Where does a Coop go when it needs additional funding?
That’s the problem with getting rid of the capitalist, The Man. For what the capitalist provides is capital. And if you’re a coop and you’ve not got enough capital then where do you go and get it from? Your customers (in this case) aren’t really all that likely to be willing to cough up a capital issue to support the organisation. But they’re, nominally and legally, the owners of it. So they’re the only people who can cough up that needed capital.

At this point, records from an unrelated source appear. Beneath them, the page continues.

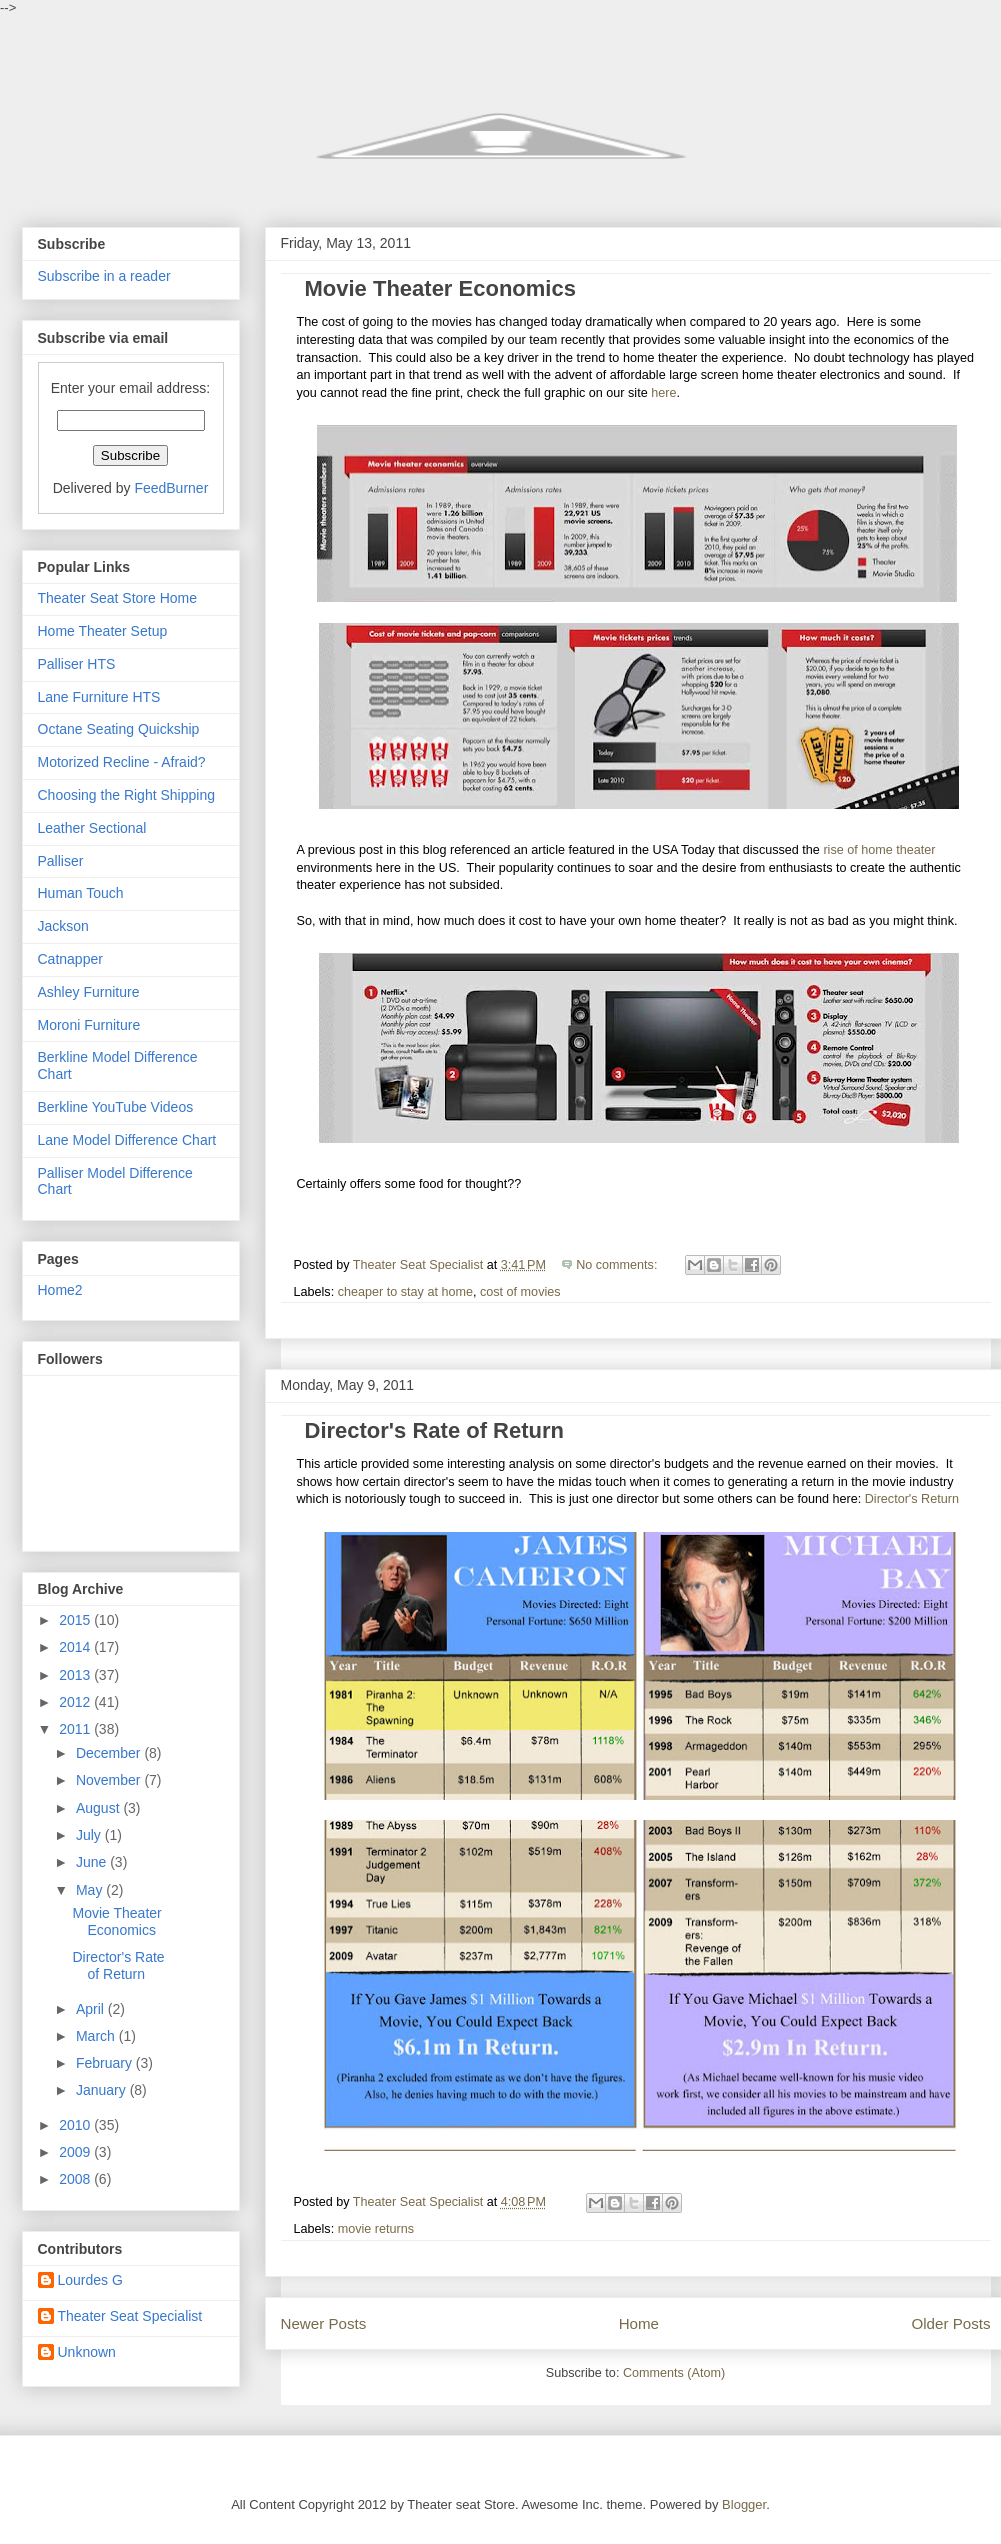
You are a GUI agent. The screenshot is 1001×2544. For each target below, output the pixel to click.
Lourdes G (90, 2280)
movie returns (376, 2229)
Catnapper (70, 959)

As I say, this isn’t a problem with Obamacare as such. Rather, it’s a problem with a certain romanticism about cooperatives. They’re really not very suited to an industry that has large capital requirements. Because neither the consumers (customers) or the workers, the people who dependent upon flavour of coop own it, have much if any capital to put into a capital intensive business. Sure, as here this can be covered by loans at the start but once losses occur there’s no possibility of having a rights issue or the like in order to repair the legally necessary capital ratios.
Coops are lovely things and, ardent free marketeer that I am, I’m all in favour of a market in forms of business organisation just as much as I’m in favour of any other form of market. But it would be useful if people thought a little about which business sectors might be appropriate for an organisation without deep access to capital to enter and which might be inappropriate. And a market that requires substantial amount of regulatory capital really might not be one of those business sectors that are really suited to coops.
Yes, I do know that there are coops in all of these sorts of areas, insurance companies, banking institutions (at least in my native UK there are) and in health insurance as well as other insurances. But they are all organisations that started small and have grown over time (decades at least) and been able to retain earned capital to meet those various legal requirements. The idea that a new market entrant, needing in excess of $100 million in capital even without the possibility of calling for more if there are losses is a good market for a coop to enter seems to be odd, most odd.
What Mr. Worstall doesn’t address is why did/does CoOportunity need more capital?
The answer is quite simple, they mispriced their policies. The question is, did they do this on purpose or due to incompetence? Also, can we detect this category of error in other Health Insurance Cooperatives before they waste any more of the publics money?